> INSTRUCTIONS TO FOLLOW:
Repeat the entries below exactly as they appear, with no pictures.

> INPUT FOR THIS TASK:
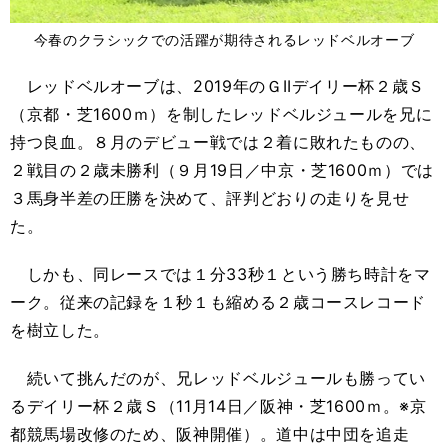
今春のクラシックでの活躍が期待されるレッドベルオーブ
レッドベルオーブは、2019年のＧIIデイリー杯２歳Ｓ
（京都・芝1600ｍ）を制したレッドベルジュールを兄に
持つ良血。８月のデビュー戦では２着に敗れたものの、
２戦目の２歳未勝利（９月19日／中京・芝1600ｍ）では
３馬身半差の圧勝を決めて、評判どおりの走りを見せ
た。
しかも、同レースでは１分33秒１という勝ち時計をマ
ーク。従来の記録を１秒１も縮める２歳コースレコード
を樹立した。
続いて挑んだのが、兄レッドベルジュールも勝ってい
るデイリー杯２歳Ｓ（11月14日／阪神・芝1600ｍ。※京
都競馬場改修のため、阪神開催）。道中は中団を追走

> TASK SOLUTION:
今春のクラシックでの活躍が期待されるレッドベルオーブ
レッドベルオーブは、2019年のＧIIデイリー杯２歳Ｓ
（京都・芝1600ｍ）を制したレッドベルジュールを兄に
持つ良血。８月のデビュー戦では２着に敗れたものの、
２戦目の２歳未勝利（９月19日／中京・芝1600ｍ）では
３馬身半差の圧勝を決めて、評判どおりの走りを見せ
た。
しかも、同レースでは１分33秒１という勝ち時計をマ
ーク。従来の記録を１秒１も縮める２歳コースレコード
を樹立した。
続いて挑んだのが、兄レッドベルジュールも勝ってい
るデイリー杯２歳Ｓ（11月14日／阪神・芝1600ｍ。※京
都競馬場改修のため、阪神開催）。道中は中団を追走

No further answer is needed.